PROBLEM DETAILS: Copies of all lines containing the string "menjadi" are needed from the data below.

[Saved data entries]
○ ○ ○ ○ ○
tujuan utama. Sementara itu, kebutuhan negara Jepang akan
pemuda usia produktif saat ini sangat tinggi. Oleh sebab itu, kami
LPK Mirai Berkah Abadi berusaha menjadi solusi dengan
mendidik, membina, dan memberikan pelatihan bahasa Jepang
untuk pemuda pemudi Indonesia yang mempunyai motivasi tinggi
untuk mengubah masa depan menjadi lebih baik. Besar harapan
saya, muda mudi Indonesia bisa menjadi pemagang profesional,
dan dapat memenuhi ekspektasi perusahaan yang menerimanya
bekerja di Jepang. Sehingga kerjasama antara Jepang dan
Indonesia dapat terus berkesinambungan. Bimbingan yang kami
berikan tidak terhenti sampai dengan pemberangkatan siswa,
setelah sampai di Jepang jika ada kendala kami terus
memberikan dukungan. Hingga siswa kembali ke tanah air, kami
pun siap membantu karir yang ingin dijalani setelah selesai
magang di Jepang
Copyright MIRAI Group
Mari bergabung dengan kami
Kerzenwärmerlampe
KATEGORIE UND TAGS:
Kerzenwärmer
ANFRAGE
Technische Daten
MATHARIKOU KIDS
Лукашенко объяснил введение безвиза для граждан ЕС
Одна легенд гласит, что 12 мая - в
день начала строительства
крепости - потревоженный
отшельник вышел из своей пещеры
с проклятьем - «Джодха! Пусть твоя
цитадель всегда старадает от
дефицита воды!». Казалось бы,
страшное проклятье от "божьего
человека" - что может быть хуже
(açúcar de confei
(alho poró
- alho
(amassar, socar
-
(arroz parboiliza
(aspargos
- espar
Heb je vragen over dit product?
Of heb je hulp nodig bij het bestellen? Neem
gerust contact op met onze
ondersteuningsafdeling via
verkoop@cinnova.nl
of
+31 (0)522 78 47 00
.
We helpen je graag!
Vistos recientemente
○ ○ ○ ○ ○
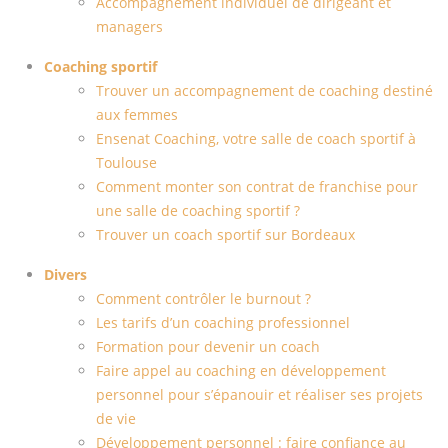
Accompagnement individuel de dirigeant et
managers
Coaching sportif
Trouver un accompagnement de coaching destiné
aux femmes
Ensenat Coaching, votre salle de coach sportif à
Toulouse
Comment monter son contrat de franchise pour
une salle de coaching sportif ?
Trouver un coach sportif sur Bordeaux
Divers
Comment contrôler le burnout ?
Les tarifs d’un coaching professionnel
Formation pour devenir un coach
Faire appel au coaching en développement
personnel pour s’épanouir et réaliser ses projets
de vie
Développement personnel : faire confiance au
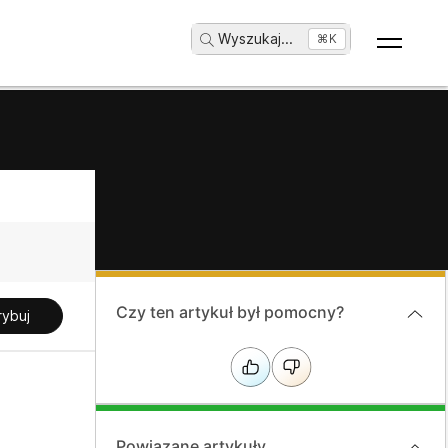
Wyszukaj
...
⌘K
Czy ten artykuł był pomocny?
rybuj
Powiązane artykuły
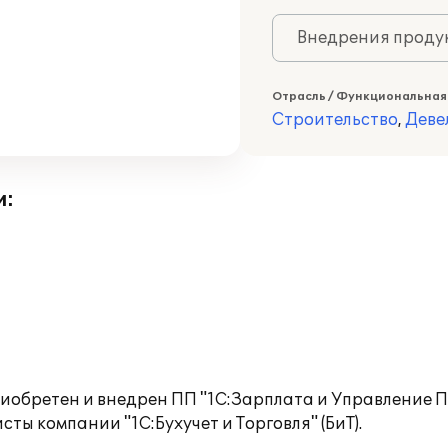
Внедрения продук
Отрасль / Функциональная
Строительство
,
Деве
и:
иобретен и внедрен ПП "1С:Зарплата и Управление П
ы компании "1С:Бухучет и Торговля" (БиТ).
○ ○ ○ ○ ○
WRITTEN ANSWER:
LPK Mirai Berkah Abadi berusaha menjadi solusi dengan
untuk mengubah masa depan menjadi lebih baik. Besar harapan
saya, muda mudi Indonesia bisa menjadi pemagang profesional,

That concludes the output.